Best Buy Goes From Big Box to Boutique

By Scott Reeves Feb 12, 2009 3:00 pm

Brief scrutiny of today's headlines.



Big-box retailer Best Buy (BBY) is going small in an effort to reap sizeable sales of smartphones.

The company is opening slimmed-down stores -- up to 3000 square feet -- exclusively devoted to the sale of wireless equipment. The reason: Apple's (AAPL) iPhone, Research In Motion's (RIMM) BlackBerry and other smartphones offer the tantalizing prospect of growth in an otherwise sour retail market.

The whiz-bang devices often combine voice communication with Web browsing, music players and digital cameras. Better yet, smartphones generate solid profit margins.

Best Buy's new stores offer about 90 different phones and service from 9 separate wireless carriers. So far, the company has opened 41 Best Buy Mobile locations in the US and 3 in Canada. And, according to the Wall Street Journal, the company has added the new store-within-a-store to about 1000 of its existing outlets.

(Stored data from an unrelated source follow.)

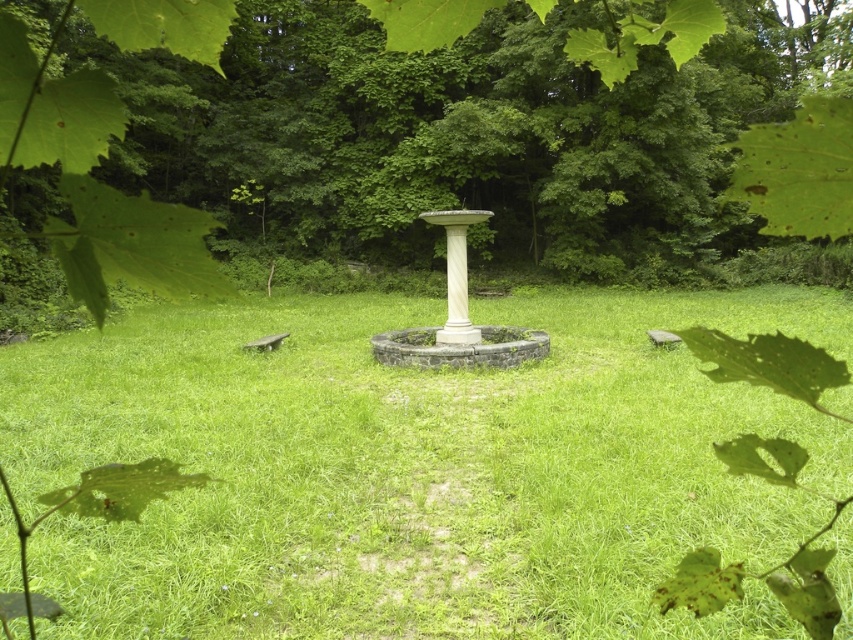 Question: Which of the following is the closest to the observer?

Choices:
 (A) green grassy at center
 (B) green leafy tree at center

Answer: (B)

Question: Can you confirm if green grassy at center is positioned below green leafy tree at center?

Choices:
 (A) no
 (B) yes

Answer: (B)

Question: Observing the image, what is the correct spatial positioning of green grassy at center in reference to green leafy tree at center?

Choices:
 (A) above
 (B) below

Answer: (B)

Question: Is green grassy at center to the right of green leafy tree at center from the viewer's perspective?

Choices:
 (A) yes
 (B) no

Answer: (B)

Question: Which point is farther from the camera taking this photo?

Choices:
 (A) (490, 589)
 (B) (753, 36)

Answer: (B) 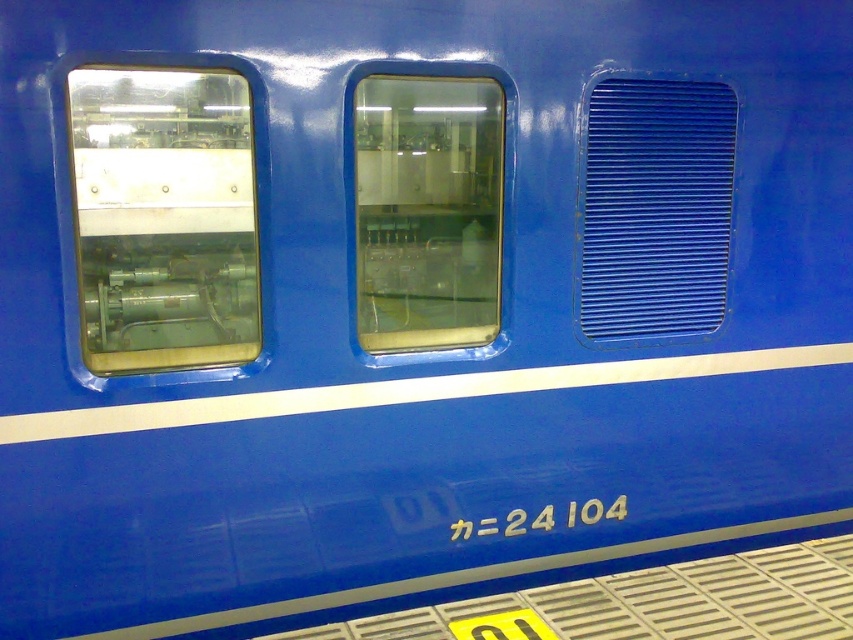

The company declined to say how many mobile stores it plans to open in 2009, but it hopes the unconventional move will help it better meet the stiff competition it faces from Wal-Mart (WMT), the world's largest retailer, and RadioShack (RSH), both of which sell smartphones.
Best Buy isn't abandoning its big-box format. The company has expressed interest in acquiring some of the yet-to-be-closed stores of its now-defunct rival, Circuit City.

"We're looking at some of those (stores), but our first priority is to stay cash-strong," Best Buy's outgoing CEO Brad Anderson told Reuters.